Landgericht Krefeld, 3 O 352/02

Tenor

Die Berufung der Kläger gegen das am 28. Juli 2005 verkündete Urteil der 3. Zivilkammer des Landgerichts Krefeld wird zurückgewiesen.

Die Kosten des Berufungsverfahrens tragen die Kläger.

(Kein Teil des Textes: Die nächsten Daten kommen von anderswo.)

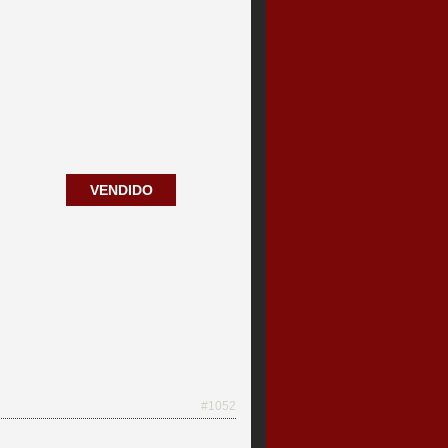
VENDIDO
#1052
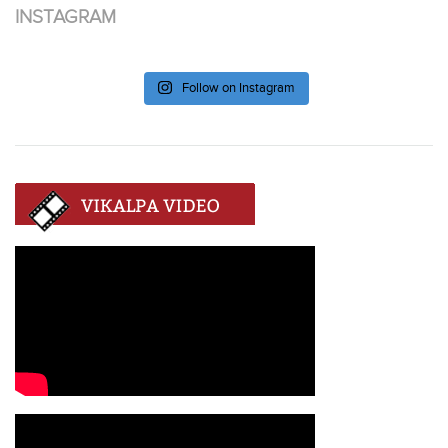
INSTAGRAM
Follow on Instagram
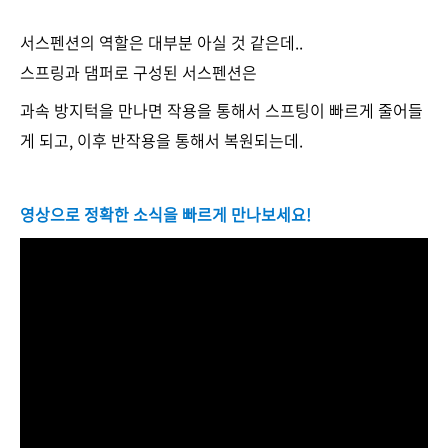
서스펜션의 역할은 대부분 아실 것 같은데..
스프링과 댐퍼로 구성된 서스펜션은
과속 방지턱을 만나면 작용을 통해서 스프팅이 빠르게 줄어들
게 되고, 이후 반작용을 통해서 복원되는데.
영상으로 정확한 소식을 빠르게 만나보세요!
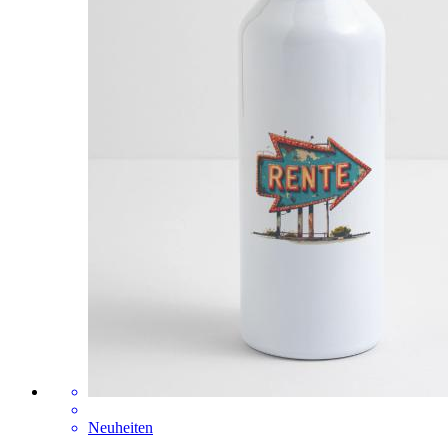
Neuheiten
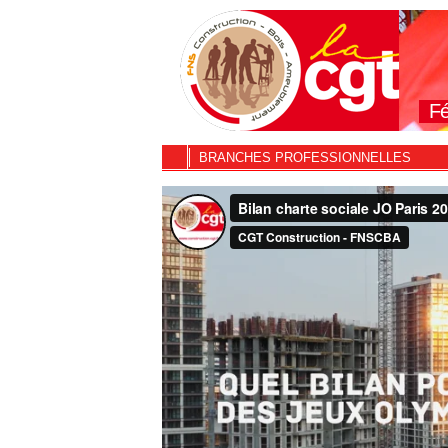
Fé
BRANCHES PROFESSIONNELLES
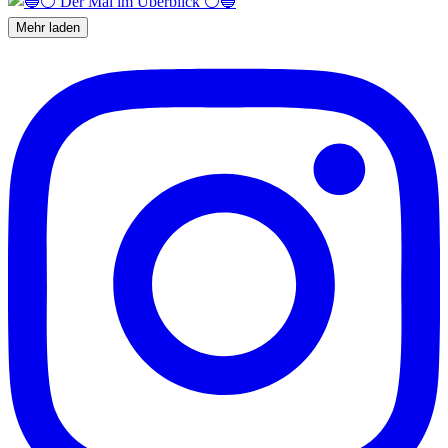
Mehr laden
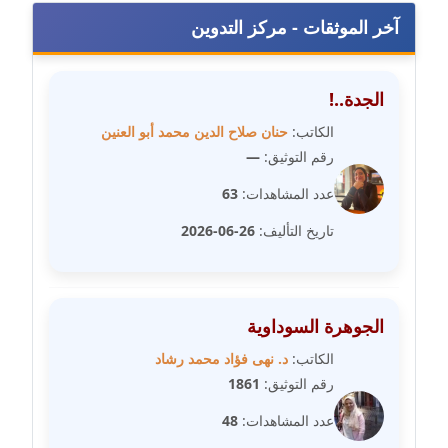
مدونة رحاب منيعم
آخر الموثقات - مركز التدوين
عاملة
مدونة رشا السعدي
الجدة..!
عاملة
الكاتب:
حنان صلاح الدين محمد أبو العنين
رقم التوثيق:
—
مدونة رشا شمس الدين
عاملة
عدد المشاهدات:
63
تاريخ التأليف:
26-06-2026
مدونة رشا كمال
عاملة
مدونة رشا ماهر
الجوهرة السوداوية
عاملة
الكاتب:
د. نهى فؤاد محمد رشاد
رقم التوثيق:
1861
مدونة رشيد سبابو
عاملة
عدد المشاهدات:
48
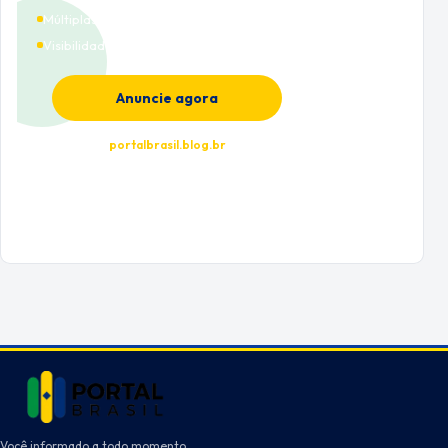
Múltiplas categorias
Visibilidade premium
Anuncie agora
portalbrasil.blog.br
Você informado a todo momento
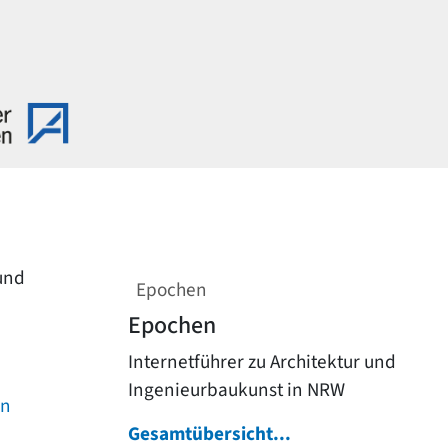
 und
Epochen
Epochen
Internetführer zu Architektur und
Ingenieurbaukunst in NRW
on
Gesamtübersicht...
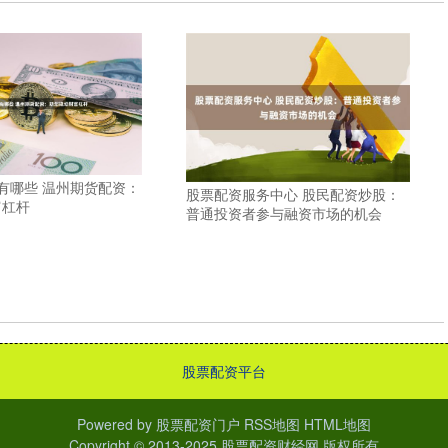
有哪些 温州期货配资：
股票配资服务中心 股民配资炒股：
富杠杆
普通投资者参与融资市场的机会
股票配资平台
Powered by
股票配资门户
RSS地图
HTML地图
Copyright
© 2013-2025
股票配资财经网
版权所有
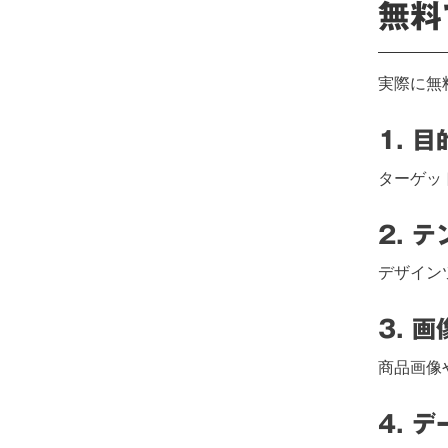
無料
実際に無
1. 
ターゲッ
2. 
デザイン
3. 
商品画像
4. 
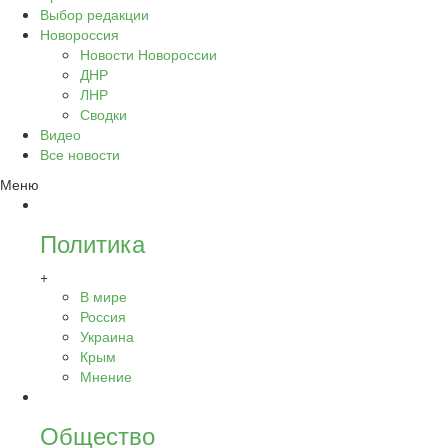
Выбор редакции
Новороссия
Новости Новороссии
ДНР
ЛНР
Сводки
Видео
Все новости
Меню
Политика
+
В мире
Россия
Украина
Крым
Мнение
Общество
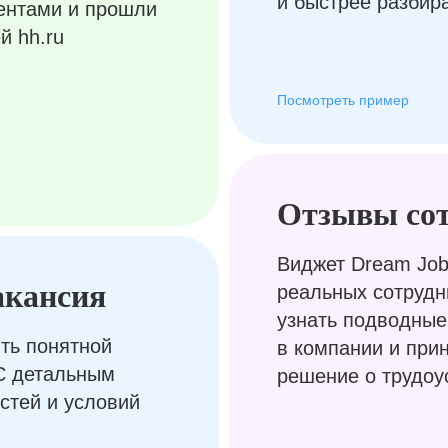
и быстрее разбир
ентами и прошли
й hh.ru
Посмотреть пример
Отзывы со
Виджет Dream Job
акансия
реальных сотрудн
узнать подводные
ть понятной
в компании и при
С детальным
решение о трудоу
стей и условий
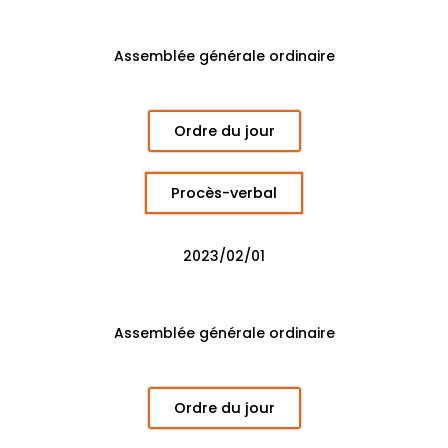
Assemblée générale ordinaire
Ordre du jour
Procès-verbal
2023/02/01
Assemblée générale ordinaire
Ordre du jour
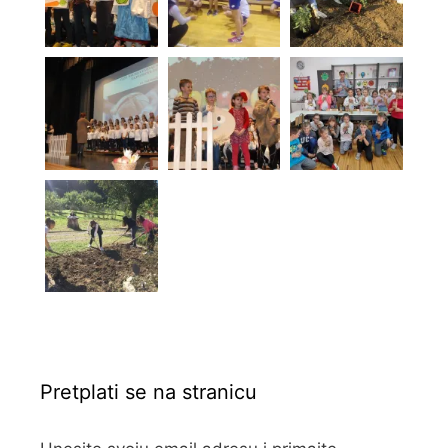
Pretplati se na stranicu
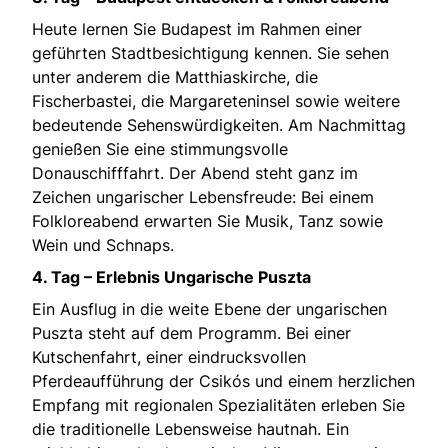
Heute lernen Sie Budapest im Rahmen einer
geführten Stadtbesichtigung kennen. Sie sehen
unter anderem die Matthiaskirche, die
Fischerbastei, die Margareteninsel sowie weitere
bedeutende Sehenswürdigkeiten. Am Nachmittag
genießen Sie eine stimmungsvolle
Donauschifffahrt. Der Abend steht ganz im
Zeichen ungarischer Lebensfreude: Bei einem
Folkloreabend erwarten Sie Musik, Tanz sowie
Wein und Schnaps.
4. Tag – Erlebnis Ungarische Puszta
Ein Ausflug in die weite Ebene der ungarischen
Puszta steht auf dem Programm. Bei einer
Kutschenfahrt, einer eindrucksvollen
Pferdeaufführung der Csikós und einem herzlichen
Empfang mit regionalen Spezialitäten erleben Sie
die traditionelle Lebensweise hautnah. Ein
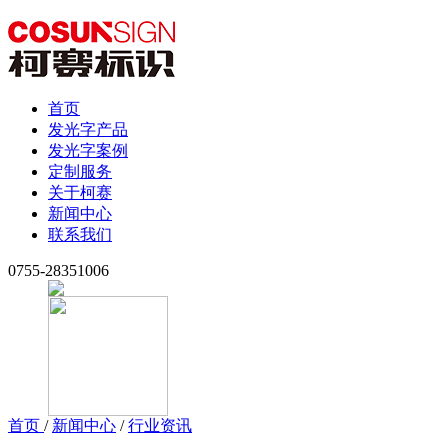
首页
发光字产品
发光字案例
定制服务
关于柯赛
新闻中心
联系我们
0755-28351006
首页
/
新闻中心
/
行业资讯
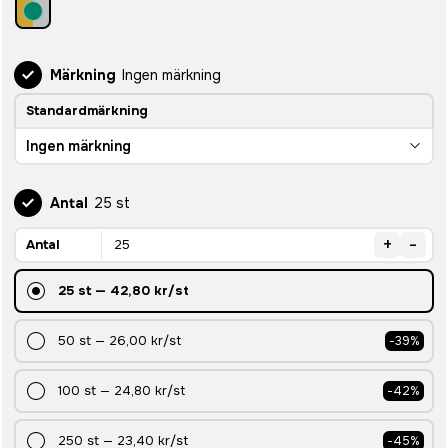
Märkning
Ingen märkning
Standardmärkning
Ingen märkning
Antal
25 st
+
-
Antal
25
st
—
42,80 kr
/st
50
st
—
26,00 kr
/st
-
39
%
100
st
—
24,80 kr
/st
-
42
%
250
st
—
23,40 kr
/st
-
45
%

Das Urteil ist vorläufig vollstreckbar.

Die Kläger dürfen die Zwangsvollstreckung der Beklagten zu 1) gegen Sicherheitsleistung in Höhe von 110 % des aufgrund des Urteils vollstreckbaren Betrages abwenden, soweit nicht die Beklagte zu 1) vor der Vollstreckung in gleicher Höhe Sicherheit leistet.

Rubrum

1

Gründe

3

A.

4

Die Kläger sind die Eltern und Erben der am 16.10.2004 verstorbenen früheren Klägerin A.-L. B., die am 07.04.1998 als Frühgeborenes in der 26. Schwangerschaftswoche mit einem Geburtsgewicht von 810 g in der Klinik der Beklagten zu 1) zur Welt gekommen war. Nach der Geburt entwickelte sich u.a. ein Atemnotsyndrom; es kam zu einer Hirnblutung mit einem posthämorrhagischen Hydrocephalus internus, der eine Liquorableitung erforderlich machte. Außerdem musste wegen eines Mekoniumileus ein Anus praeter angelegt werden. Am 25.05.1998 wurde das Kind wegen der Gefahr einer Frühgeborenenretinopathie (RPM) erstmals in der Augenklinik der Beklagten zu 1), die von dem früheren Beklagten zu 2) geleitet wurde, vorgestellt. Weitere augenärztliche Untersuchungen erfolgten am 04.06., 15.06. und 29.06.1998. An diesem Tag wurde in den Behandlungsunterlagen ein RPM-Stadium 2 vermerkt; die nächste Kontrolle sollte nach zwei Wochen stattfinden. Am 13.07. wurde wegen einer Leistenhernie sowie der Zurückverlegung des Anus praeter ein operativer Eingriff durchgeführt; die geplante augenärztliche Untersuchung fand deswegen erst am 16.07.1998 statt. Nunmehr zeigte sich eine beginnende RPM, die am 17.07.1998 zur Verlegung des Kindes in eine Augenklinik in Köln führte. Die dort vorgenommene Lasertherapie sowie eine Cerclage-Operation mit Kryokoagulation blieben erfolglos; es kam zu einer vollständigen Netzhautablösung auf beiden Augen mit der Folge einer Erblindung.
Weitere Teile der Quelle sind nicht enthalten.